The train roared louder coming closer and Earl knew it. He raced back to the train tracks with the flipped truck and Cooley under it. The cab was right on the ground. The crushed window was barely wide enough for him to get through. Earl tried opening the door, but it was too mangled and distorted to come free that way. Cooley could feel the train tracks rattling up from under him. He couldn't see the train, but hear the train crossing flashing and the bells.

A train whistle sounded over the ridge.

"Earl, get me out of here!" He was going nuts. His heart pounded scared to death. His arms flailed and fought to get himself out from under his truck.

"I'm trying!" Earl took the crowbar from his brother and stuck it in between the door and the frame. He pulled heard on it. Randy pulled on it with his bare hands. The train roared louder. Randy saw lights from it in the distance.

"I wish we had the Jaws of Life!" Earl screamed.

"They're in the trunk!" Randy screamed back hysterical. The train whistle sounded on this side of the ridge.

"Well, go get them!" Earl continued trying with the crowbar, and Randy went to get another tool. Under his legs, Cooley looked out. Far in the distance, the far engine light came into view…

"Earl!"

"I'm trying!" Earl was getting scared. His hands were shaking. His pulse was racing! Someone tapped him on the shoulder. He looked over and saw the most beautiful girl he had ever seen.

"Excuse me, sweetie…" Dressed in that red cape and short red skirt with the huge red "S" across her chest, Bridget stepped in, grabbed the door in her hands and started pulling on it. Her fingers actually pierced the steel. Her hands reached around the door and pulled it, bent it and ripped it free with part of the frame. The train was barreling down on them. Earl grabbed Jimmy Cooley and pulled him free as a loud thunderous noise filled the air. The truck was no more. In its place charging through the crossing were hundreds of tons of huge Detroit steel fashioned as train cars just a few feet from them. Box cars covered in New York graffiti, train cars carrying automobiles, gas propane tanks, more box cars, empty flat beds, empty coal cars… they all roared by with huge gusts of wind tossed up by the underside of the speeding behemoth. Lying on his back, Earl watched the blonde goddess ascending up from the other side of the train. Randy stood over them carrying the hydraulic Jaws of Life. Their heads turning left and right, left and right, left and right watching the train speed past them.

"Earl…" Randy looked down on his brother. "Where do you want me to plug this in?"
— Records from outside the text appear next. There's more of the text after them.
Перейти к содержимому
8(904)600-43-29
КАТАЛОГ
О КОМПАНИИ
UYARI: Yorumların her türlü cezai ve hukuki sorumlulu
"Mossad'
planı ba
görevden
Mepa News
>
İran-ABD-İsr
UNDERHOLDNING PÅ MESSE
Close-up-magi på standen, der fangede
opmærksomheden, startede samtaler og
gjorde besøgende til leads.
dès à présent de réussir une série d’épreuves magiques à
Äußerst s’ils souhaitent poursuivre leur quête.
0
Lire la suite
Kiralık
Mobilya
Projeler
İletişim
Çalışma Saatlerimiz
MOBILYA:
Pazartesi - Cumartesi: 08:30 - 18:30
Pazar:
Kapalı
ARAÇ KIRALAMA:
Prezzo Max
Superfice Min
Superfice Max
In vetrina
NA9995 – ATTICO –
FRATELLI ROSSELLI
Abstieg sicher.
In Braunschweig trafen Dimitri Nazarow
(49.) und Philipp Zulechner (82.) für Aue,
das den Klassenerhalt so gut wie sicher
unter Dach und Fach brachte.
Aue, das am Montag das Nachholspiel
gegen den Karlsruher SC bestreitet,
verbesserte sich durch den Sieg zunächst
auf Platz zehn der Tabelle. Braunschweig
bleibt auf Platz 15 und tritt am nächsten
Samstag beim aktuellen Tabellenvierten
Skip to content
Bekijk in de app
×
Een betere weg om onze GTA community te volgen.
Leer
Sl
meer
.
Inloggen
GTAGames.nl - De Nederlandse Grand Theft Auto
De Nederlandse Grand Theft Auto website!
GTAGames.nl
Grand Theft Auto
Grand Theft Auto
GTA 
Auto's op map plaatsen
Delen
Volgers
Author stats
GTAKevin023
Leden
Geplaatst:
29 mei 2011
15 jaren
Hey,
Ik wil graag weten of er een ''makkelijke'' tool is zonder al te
"Earl…" Cooley started hugging Earl as the last of the train vanished past them. "You saved my life! You saved my life! You didn't have to, but you saved my life!" He stood up again hugging him again. "I'm so sorry for trying to shoot you."

"Well," Earl looked to his brother and back to Cooley. "I just got my karma back. I couldn't go losing it again." The crossing stopped flashing and the bells stopped clanging as even train sounds died away as it vanished into the darkness. "Sorry bout your truck."

"That's okay…" Cooley jovially pumped Earl to the shoulder. "I insured it for three times its worth! I'm gonna get me one of those Humvees!"

"That'll do it…" Earl heard the crickets again now that everything calmed down. "Want a ride back to your place?"

"No," Cooley looked back up the way. "I think I'll walk it."

"Well… More power to you." Earl looked back to his brother with the Jaws of Life. "That's the last name on my list. Let's go home, Randy."

"Earl…" Randy was looking around. "Did you see a girl in a long red cape around here?"